Output Formats

PromptArena supports multiple output formats for test results, each optimized for different use cases. You can generate multiple formats simultaneously from a single test run.

Supported Formats

Format	Use Case	File Extension	CI/CD Integration
JSON	Programmatic access, APIs	`.json`	✅ Excellent
HTML	Human review, reports	`.html`	⚠️ Manual review
Markdown	Documentation, GitHub	`.md`	✅ Good
JUnit XML	CI/CD systems	`.xml`	✅ Excellent

Output Directory Structure

After running tests, Arena creates the following structure:

out/
  results.json           # JSON results
  report.html            # HTML report
  report.md              # Markdown report
  junit.xml              # JUnit XML
  media/                 # Media storage (images, audio, video)
    run-20241124-123456/
      session-xyz/
        conv-abc/
          image1.png
          image1.png.meta

Media Directory:

Arena automatically creates a media/ directory to store large media content (images, audio, video) generated or processed during tests.

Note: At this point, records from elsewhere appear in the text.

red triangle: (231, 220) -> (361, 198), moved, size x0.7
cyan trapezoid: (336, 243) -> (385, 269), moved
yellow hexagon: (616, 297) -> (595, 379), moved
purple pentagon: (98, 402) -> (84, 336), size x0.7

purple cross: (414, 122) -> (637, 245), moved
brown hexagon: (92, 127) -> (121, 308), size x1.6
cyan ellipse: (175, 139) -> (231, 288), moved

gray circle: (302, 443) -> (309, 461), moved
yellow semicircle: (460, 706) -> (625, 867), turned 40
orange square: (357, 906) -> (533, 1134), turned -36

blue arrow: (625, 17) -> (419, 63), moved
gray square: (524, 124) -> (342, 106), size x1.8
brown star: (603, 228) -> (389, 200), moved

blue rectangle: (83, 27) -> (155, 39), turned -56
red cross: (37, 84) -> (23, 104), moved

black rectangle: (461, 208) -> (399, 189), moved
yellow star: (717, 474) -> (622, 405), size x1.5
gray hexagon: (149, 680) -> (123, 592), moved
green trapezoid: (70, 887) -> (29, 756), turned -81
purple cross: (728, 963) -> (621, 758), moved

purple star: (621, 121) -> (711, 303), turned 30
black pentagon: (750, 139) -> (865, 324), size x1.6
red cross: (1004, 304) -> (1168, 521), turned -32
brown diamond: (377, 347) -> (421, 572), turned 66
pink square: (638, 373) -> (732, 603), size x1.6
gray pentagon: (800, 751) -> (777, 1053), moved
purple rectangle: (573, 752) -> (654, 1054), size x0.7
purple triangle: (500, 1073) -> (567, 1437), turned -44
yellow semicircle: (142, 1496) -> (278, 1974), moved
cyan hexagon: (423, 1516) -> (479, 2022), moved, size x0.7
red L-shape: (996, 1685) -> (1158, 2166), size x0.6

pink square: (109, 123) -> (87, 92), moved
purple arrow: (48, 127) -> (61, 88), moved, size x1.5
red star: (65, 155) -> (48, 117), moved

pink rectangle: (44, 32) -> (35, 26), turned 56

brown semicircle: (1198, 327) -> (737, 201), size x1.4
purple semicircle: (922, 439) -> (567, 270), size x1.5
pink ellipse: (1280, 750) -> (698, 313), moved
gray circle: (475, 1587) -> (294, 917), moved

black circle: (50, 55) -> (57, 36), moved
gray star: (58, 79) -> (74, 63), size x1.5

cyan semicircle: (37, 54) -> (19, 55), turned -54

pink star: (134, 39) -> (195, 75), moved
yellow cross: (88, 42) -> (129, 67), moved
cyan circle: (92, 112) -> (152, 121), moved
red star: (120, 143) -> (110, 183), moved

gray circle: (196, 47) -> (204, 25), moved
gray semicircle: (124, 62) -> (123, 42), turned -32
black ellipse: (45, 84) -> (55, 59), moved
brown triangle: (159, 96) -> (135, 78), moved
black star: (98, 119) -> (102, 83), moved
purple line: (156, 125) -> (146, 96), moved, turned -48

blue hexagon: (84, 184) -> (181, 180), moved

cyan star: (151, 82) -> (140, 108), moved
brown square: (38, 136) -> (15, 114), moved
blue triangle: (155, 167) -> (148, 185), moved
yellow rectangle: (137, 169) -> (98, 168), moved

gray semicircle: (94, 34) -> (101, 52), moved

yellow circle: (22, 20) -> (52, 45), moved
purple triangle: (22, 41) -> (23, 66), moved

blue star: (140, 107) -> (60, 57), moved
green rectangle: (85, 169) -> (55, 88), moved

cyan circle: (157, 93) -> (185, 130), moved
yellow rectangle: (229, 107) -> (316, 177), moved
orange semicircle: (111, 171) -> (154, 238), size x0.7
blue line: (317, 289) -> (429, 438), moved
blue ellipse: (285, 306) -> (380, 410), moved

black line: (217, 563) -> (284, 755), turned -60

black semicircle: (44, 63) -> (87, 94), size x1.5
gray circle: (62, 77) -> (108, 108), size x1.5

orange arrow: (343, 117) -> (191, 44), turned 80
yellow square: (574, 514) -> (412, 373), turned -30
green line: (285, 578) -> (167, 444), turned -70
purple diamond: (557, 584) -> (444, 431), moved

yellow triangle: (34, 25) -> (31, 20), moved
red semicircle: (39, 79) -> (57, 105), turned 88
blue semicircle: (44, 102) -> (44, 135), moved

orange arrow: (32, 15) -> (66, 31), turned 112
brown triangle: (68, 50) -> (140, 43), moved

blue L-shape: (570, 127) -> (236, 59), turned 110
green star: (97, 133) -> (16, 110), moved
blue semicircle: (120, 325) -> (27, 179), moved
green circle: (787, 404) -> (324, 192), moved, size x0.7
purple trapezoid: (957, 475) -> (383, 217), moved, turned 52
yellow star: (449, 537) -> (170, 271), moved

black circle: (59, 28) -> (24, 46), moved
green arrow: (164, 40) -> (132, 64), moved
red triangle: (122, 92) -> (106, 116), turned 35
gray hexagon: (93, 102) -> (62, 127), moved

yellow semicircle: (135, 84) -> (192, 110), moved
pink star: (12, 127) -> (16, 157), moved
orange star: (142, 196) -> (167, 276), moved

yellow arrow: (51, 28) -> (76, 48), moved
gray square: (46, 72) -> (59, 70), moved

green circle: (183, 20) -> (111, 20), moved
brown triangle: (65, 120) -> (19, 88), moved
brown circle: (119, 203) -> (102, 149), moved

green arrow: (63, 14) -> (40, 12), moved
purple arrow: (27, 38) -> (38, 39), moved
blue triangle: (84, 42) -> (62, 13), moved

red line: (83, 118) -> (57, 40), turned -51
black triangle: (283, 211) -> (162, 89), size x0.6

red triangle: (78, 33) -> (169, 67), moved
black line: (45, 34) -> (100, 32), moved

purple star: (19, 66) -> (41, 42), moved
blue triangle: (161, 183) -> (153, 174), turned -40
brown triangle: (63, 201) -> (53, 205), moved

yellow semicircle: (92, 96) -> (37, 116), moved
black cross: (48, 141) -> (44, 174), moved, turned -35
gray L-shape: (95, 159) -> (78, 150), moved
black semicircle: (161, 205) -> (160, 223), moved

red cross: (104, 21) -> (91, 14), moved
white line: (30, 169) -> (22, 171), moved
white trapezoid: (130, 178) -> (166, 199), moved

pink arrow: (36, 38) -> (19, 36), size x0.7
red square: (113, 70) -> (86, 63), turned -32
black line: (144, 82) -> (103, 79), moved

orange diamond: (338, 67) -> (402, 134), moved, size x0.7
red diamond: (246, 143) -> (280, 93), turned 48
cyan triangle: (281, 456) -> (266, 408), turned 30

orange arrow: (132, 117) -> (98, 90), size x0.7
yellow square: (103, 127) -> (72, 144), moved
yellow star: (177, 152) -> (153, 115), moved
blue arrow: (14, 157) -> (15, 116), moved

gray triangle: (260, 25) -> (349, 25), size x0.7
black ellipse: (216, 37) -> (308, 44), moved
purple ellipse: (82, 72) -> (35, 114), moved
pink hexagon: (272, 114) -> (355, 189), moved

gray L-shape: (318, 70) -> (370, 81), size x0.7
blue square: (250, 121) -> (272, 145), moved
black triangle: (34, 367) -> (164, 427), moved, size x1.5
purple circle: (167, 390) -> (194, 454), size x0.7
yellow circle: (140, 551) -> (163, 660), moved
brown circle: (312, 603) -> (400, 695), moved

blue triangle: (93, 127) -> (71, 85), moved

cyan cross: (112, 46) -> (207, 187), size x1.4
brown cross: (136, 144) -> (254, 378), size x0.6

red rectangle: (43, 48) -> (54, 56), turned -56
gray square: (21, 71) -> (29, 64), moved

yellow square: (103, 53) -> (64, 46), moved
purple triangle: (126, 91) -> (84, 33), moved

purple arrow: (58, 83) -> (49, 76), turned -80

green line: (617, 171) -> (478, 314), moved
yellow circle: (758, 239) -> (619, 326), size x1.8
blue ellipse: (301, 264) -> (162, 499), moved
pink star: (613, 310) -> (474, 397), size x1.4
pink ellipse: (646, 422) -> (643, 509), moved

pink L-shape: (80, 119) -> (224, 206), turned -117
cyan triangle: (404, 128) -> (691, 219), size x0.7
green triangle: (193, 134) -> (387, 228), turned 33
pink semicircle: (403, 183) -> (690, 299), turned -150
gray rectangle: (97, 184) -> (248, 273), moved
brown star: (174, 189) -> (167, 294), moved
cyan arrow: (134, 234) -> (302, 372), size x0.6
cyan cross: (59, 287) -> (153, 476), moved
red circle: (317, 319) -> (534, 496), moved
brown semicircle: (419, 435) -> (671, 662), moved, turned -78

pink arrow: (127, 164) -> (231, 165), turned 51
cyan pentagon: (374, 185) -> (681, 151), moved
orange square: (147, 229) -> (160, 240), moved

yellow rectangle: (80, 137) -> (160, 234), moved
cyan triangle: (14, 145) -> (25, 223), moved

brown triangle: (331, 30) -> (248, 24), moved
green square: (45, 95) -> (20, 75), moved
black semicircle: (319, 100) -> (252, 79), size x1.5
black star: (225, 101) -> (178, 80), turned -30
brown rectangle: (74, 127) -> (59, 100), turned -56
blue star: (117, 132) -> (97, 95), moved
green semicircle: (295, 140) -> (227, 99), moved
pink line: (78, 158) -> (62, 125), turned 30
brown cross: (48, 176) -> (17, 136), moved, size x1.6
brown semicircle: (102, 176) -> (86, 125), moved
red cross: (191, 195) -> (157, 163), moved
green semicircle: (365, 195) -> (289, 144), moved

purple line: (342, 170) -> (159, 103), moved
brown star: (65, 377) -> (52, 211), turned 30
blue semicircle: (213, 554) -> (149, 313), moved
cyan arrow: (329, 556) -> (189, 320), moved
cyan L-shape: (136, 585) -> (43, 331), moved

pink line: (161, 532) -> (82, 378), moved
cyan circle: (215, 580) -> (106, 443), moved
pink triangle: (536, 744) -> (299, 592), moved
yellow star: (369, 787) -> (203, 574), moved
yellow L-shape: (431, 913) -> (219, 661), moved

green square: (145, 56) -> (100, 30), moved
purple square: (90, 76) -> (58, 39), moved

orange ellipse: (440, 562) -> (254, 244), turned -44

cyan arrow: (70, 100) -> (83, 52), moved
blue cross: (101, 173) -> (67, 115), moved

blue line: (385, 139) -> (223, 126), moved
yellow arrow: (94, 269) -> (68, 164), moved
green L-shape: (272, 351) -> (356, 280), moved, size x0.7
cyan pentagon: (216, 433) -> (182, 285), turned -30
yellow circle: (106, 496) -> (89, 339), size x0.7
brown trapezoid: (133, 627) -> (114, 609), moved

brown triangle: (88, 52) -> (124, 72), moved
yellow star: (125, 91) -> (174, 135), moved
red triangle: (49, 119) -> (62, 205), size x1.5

This prevents memory issues and makes test artifacts easy to access.

Organization: By-run (each test run isolated)
Deduplication: Enabled (shared media stored once)
Metadata: Each media file has a .meta sidecar with context
Location: {output_dir}/media/run-{timestamp}/

See: Media Storage Documentation for details.

Configuration

Configure output in arena.yaml:

defaults:
  output:
    dir: out                          # Output directory
    formats: ["json", "html", "markdown", "junit"]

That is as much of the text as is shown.